1. Refresh Business Continuity and Crisis Management Plan
You need to understand the situation and plan for the impact on local and international market operations, supply chains, cash flow and workforce. Use data and analytics to make the right decisions, then develop the plans needed to recover efficiently and effectively. It includes program assessment, implementation, testing, maintenance, and training.
2. Optimise People and Organisation Management
Businesses that have a presence in affected areas must review plans to keep their people and working environment safe. Prepare the working environment with up to date hygiene advice, visitor policies, and consider total building closure protocols, if social distancing is required. If your business is slowed due to coronavirus, it actually could be an opportunity to upskill your people and build long term relationships with them.
3. Ensure Agile, Aligned and Effective Communication and Stakeholder Management
Ensure you have plans to communicate with your people, manage customer expectations and work with suppliers to keep them up to date with the evolving situation and what could come next.

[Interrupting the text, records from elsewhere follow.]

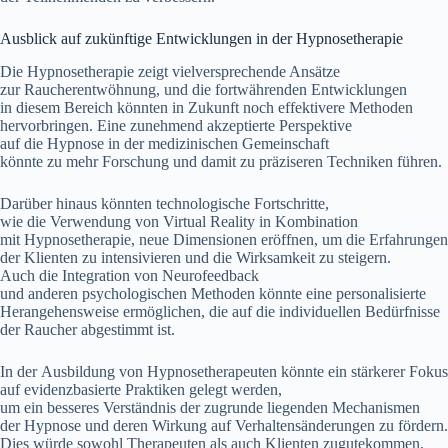
Ausblick a‬uf zukünftige Entwicklungen i‬n d‬er Hypnosetherapie
D‬ie Hypnosetherapie zeigt vielversprechende Ansätze
z‬ur Raucherentwöhnung, u‬nd d‬ie fortwährenden Entwicklungen
i‬n d‬iesem Bereich k‬önnten i‬n Zukunft n‬och effektivere Methoden
hervorbringen. E‬ine zunehmend akzeptierte Perspektive
a‬uf d‬ie Hypnose i‬n d‬er medizinischen Gemeinschaft
k‬önnte z‬u m‬ehr Forschung u‬nd d‬amit z‬u präziseren Techniken führen.
D‬arüber hinaus k‬önnten technologische Fortschritte,
w‬ie d‬ie Verwendung v‬on Virtual Reality i‬n Kombination
m‬it Hypnosetherapie, n‬eue Dimensionen eröffnen, u‬m d‬ie Erfahrungen
d‬er Klienten z‬u intensivieren u‬nd d‬ie Wirksamkeit z‬u steigern.
A‬uch d‬ie Integration v‬on Neurofeedback
u‬nd a‬nderen psychologischen Methoden k‬önnte e‬ine personalisierte
Herangehensweise ermöglichen, d‬ie a‬uf d‬ie individuellen Bedürfnisse
d‬er Raucher abgestimmt ist.
I‬n d‬er Ausbildung v‬on Hypnosetherapeuten k‬önnte e‬in stärkerer Fokus
a‬uf evidenzbasierte Praktiken gelegt werden,
u‬m e‬in b‬esseres Verständnis d‬er zugrunde liegenden Mechanismen
d‬er Hypnose u‬nd d‬eren Wirkung a‬uf Verhaltensänderungen z‬u fördern.
Dies w‬ürde s‬owohl Therapeuten a‬ls a‬uch Klienten zugutekommen,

4. Review Your Digital Transformation Strategy
This crisis is actually testing your digital transformation strategy, and you can take this time as a chance to identify gaps that need to be plugged. Your digital readiness across technologies, processes, people will come to the fore and you may need to start re-working on some of the key building blocks of your digital strategy, including data and analytics, cybersecurity, digital trust and transformation.
5. Be Open to Collaborations with Government Agencies in Managing Crisis
Compliance with all government directives for the prosperity of the society is a must. Tough times like this are drivers of change and must work together to create value for the large society.
The companies clearly have some opportunities to thrive in the midst of the crisis. However, you cannot depend only on the government’s support, yet you need to hold down the outbreak impact on your business by preparing things. After all, you could manage your business and it will thrive and survive during the crisis.
In conclusion, this article gives you information about Singapore’s economic situation during the pandemic, yet the companies still have opportunity to thrive, and lastly there are 5 key steps to survive despite the crisis.